## Extracted material:
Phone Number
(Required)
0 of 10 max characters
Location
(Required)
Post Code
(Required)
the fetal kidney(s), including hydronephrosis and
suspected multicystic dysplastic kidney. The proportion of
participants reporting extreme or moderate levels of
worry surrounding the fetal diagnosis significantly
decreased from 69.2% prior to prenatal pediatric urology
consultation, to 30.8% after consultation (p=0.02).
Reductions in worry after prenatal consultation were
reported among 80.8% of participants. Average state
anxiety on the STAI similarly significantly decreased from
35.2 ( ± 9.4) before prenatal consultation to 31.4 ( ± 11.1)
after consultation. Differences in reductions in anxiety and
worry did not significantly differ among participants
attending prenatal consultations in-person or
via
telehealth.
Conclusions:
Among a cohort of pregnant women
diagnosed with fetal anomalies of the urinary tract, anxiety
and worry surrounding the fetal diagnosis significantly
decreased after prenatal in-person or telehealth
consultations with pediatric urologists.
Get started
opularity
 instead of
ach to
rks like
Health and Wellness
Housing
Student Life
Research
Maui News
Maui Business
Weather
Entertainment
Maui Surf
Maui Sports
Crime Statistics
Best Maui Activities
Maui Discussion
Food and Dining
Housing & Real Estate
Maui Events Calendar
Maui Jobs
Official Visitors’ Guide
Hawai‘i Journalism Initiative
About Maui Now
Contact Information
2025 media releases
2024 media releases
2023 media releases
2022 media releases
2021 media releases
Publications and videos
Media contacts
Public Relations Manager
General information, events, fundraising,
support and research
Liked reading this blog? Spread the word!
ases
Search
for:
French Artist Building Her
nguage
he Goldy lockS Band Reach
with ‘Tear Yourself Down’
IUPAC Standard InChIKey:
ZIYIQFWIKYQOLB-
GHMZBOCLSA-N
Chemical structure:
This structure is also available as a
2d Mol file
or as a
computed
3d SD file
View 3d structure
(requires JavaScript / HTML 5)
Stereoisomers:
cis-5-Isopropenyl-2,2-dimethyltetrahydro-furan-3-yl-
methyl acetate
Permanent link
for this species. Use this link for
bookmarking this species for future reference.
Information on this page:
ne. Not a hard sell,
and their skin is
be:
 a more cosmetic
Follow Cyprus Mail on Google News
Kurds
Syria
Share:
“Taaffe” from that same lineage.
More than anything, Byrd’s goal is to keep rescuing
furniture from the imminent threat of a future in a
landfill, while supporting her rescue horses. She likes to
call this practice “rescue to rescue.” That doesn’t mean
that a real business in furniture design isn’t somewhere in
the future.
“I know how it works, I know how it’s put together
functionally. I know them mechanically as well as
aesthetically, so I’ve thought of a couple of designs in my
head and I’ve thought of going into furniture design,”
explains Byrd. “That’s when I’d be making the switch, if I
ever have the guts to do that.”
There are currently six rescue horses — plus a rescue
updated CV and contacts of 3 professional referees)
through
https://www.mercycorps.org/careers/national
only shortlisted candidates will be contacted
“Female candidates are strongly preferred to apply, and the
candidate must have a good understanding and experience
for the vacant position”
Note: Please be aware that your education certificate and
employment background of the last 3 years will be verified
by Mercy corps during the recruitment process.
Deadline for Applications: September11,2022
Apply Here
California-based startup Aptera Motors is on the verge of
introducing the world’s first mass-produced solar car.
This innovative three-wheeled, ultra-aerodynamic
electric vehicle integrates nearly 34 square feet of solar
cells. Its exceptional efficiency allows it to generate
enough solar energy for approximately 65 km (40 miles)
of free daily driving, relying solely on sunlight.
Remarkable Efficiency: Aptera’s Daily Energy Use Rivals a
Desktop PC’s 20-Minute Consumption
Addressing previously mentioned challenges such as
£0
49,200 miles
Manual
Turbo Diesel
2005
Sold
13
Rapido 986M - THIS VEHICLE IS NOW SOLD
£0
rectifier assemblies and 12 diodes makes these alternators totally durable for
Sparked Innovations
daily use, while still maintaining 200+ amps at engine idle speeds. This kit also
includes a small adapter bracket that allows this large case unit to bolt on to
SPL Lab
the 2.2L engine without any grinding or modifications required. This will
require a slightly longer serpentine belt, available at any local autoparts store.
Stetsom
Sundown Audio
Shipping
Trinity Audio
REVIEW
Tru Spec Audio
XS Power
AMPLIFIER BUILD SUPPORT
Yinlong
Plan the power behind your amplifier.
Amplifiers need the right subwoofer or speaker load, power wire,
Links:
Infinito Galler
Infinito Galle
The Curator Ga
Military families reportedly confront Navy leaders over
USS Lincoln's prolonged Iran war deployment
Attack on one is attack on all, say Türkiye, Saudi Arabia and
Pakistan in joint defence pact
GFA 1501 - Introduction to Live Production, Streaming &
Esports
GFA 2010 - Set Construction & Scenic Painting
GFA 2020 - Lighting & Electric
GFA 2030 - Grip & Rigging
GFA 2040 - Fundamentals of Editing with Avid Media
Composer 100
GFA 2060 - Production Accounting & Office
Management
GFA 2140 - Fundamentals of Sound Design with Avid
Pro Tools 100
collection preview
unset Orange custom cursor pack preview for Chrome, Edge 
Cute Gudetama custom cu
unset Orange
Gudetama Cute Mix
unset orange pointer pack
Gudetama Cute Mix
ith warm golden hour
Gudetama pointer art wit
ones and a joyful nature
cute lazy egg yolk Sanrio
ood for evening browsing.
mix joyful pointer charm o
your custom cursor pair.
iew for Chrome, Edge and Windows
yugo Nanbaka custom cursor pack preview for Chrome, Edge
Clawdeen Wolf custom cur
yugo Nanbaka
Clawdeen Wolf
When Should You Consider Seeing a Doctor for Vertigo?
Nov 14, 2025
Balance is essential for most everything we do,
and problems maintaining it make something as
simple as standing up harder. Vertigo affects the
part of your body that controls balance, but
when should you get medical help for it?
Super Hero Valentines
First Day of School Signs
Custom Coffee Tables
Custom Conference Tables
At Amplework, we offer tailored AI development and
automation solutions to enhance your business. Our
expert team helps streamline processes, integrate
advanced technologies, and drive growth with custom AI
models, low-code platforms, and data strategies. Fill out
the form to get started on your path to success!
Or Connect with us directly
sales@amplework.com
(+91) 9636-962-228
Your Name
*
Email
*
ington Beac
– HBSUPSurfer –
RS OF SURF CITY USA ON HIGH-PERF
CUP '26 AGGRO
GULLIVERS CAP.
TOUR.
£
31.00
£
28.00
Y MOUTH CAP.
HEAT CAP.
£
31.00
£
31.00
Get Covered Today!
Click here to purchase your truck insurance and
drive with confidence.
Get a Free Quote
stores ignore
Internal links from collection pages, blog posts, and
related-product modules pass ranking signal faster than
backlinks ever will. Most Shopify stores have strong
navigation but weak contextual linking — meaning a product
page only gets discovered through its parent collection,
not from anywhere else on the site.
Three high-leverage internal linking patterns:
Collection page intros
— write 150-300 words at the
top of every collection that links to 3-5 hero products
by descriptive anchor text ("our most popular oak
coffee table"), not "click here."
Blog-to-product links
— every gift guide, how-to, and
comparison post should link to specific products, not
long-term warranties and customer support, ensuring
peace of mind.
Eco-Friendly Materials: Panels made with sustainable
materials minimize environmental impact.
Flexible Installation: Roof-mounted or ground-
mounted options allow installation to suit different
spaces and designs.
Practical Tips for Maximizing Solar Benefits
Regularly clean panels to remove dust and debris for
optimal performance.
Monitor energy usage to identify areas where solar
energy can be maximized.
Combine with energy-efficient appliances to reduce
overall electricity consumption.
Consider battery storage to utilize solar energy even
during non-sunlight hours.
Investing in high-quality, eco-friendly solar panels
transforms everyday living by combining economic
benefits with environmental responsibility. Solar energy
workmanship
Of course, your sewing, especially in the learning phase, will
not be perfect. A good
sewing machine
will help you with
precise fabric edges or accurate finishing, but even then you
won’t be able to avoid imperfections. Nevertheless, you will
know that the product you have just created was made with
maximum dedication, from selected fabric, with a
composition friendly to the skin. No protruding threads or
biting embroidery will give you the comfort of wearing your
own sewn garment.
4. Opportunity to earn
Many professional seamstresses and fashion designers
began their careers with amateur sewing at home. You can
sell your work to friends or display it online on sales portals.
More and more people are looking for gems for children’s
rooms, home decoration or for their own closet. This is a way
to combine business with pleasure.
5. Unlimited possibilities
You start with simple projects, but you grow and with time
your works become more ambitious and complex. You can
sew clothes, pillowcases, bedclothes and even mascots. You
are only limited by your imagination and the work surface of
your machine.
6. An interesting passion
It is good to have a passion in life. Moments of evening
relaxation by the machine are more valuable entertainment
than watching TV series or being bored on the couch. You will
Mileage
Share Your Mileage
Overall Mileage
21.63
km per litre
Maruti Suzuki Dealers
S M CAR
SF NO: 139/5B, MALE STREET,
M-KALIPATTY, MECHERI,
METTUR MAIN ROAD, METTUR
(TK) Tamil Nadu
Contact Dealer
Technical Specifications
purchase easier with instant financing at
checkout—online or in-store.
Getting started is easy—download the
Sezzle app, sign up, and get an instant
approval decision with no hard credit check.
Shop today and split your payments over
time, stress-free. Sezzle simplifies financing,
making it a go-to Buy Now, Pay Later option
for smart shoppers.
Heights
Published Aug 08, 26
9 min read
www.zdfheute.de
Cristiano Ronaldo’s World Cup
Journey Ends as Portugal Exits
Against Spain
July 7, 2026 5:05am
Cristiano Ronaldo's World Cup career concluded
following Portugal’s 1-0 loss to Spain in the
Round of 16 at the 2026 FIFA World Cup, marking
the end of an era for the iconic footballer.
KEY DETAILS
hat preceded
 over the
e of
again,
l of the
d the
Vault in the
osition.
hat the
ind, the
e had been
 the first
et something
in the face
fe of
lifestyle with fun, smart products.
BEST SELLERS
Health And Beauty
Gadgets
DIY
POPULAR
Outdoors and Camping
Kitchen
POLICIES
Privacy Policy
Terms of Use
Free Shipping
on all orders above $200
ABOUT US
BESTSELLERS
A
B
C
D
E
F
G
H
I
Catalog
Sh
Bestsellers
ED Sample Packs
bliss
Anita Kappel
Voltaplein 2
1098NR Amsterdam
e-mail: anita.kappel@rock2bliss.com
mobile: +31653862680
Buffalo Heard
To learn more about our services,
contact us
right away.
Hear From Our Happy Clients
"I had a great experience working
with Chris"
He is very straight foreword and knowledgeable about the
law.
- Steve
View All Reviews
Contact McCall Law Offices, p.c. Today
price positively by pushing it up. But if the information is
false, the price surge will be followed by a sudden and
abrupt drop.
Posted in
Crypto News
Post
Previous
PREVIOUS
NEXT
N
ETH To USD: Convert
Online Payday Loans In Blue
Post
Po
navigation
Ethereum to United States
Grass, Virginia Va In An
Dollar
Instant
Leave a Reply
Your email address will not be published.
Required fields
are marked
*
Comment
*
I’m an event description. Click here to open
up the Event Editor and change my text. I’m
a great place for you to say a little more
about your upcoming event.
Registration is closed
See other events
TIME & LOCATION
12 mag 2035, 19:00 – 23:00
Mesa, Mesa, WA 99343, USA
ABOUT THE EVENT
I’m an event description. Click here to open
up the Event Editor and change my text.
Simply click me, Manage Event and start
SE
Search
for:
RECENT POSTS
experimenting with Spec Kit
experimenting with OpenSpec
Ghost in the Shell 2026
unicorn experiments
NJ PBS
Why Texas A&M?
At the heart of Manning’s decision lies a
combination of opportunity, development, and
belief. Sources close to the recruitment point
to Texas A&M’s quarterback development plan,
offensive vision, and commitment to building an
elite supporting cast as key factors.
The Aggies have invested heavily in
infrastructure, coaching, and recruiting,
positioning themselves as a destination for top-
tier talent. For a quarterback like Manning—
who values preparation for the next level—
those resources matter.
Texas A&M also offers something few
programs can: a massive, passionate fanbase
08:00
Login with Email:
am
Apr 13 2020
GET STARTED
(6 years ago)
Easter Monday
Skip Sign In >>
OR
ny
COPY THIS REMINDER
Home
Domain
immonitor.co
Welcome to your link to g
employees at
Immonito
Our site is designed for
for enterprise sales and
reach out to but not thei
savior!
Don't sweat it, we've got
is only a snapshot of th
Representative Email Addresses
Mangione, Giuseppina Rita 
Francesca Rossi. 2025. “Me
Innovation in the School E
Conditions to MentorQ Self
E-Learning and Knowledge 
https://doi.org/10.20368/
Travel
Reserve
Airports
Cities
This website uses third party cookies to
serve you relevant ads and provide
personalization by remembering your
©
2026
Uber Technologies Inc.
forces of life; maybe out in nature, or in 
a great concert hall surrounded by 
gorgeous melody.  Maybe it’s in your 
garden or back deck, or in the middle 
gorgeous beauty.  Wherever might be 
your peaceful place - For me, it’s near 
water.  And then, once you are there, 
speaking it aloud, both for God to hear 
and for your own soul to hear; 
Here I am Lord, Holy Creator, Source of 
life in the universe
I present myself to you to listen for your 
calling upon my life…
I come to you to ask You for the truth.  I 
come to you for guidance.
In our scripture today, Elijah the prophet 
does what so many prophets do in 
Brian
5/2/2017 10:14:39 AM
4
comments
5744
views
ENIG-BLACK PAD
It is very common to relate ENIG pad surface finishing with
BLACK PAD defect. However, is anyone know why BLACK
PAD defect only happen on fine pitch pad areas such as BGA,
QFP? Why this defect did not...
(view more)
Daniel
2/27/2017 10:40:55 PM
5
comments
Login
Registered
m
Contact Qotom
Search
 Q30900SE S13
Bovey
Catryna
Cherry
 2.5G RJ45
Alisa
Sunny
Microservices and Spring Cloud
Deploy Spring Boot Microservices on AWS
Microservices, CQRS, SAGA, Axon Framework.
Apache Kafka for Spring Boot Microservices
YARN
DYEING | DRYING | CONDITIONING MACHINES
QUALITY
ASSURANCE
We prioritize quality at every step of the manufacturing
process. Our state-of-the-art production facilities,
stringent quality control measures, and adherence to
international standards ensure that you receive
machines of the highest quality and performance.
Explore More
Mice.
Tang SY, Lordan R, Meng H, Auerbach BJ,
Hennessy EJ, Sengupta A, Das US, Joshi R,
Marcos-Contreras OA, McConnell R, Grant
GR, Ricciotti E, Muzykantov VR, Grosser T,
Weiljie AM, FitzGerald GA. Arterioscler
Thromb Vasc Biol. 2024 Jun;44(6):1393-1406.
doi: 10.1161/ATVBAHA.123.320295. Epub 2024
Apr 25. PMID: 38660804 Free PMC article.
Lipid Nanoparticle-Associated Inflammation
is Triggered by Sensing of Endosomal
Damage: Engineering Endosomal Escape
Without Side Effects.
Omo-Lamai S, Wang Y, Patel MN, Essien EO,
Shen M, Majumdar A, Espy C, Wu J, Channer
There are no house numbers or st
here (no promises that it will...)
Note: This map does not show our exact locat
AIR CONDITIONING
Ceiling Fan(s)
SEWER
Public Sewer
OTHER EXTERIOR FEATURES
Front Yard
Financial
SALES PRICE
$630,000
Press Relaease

## Aim of the task:
In the listing above, find the line with "E-Learning and Knowledge" and the line with "international standards ensure". Output those two lines and every line between them, exactly as written.

## Solution to the exercise:
E-Learning and Knowledge 
https://doi.org/10.20368/
Travel
Reserve
Airports
Cities
This website uses third party cookies to
serve you relevant ads and provide
personalization by remembering your
©
2026
Uber Technologies Inc.
forces of life; maybe out in nature, or in 
a great concert hall surrounded by 
gorgeous melody.  Maybe it’s in your 
garden or back deck, or in the middle 
gorgeous beauty.  Wherever might be 
your peaceful place - For me, it’s near 
water.  And then, once you are there, 
speaking it aloud, both for God to hear 
and for your own soul to hear; 
Here I am Lord, Holy Creator, Source of 
life in the universe
I present myself to you to listen for your 
calling upon my life…
I come to you to ask You for the truth.  I 
come to you for guidance.
In our scripture today, Elijah the prophet 
does what so many prophets do in 
Brian
5/2/2017 10:14:39 AM
4
comments
5744
views
ENIG-BLACK PAD
It is very common to relate ENIG pad surface finishing with
BLACK PAD defect. However, is anyone know why BLACK
PAD defect only happen on fine pitch pad areas such as BGA,
QFP? Why this defect did not...
(view more)
Daniel
2/27/2017 10:40:55 PM
5
comments
Login
Registered
m
Contact Qotom
Search
 Q30900SE S13
Bovey
Catryna
Cherry
 2.5G RJ45
Alisa
Sunny
Microservices and Spring Cloud
Deploy Spring Boot Microservices on AWS
Microservices, CQRS, SAGA, Axon Framework.
Apache Kafka for Spring Boot Microservices
YARN
DYEING | DRYING | CONDITIONING MACHINES
QUALITY
ASSURANCE
We prioritize quality at every step of the manufacturing
process. Our state-of-the-art production facilities,
stringent quality control measures, and adherence to
international standards ensure that you receive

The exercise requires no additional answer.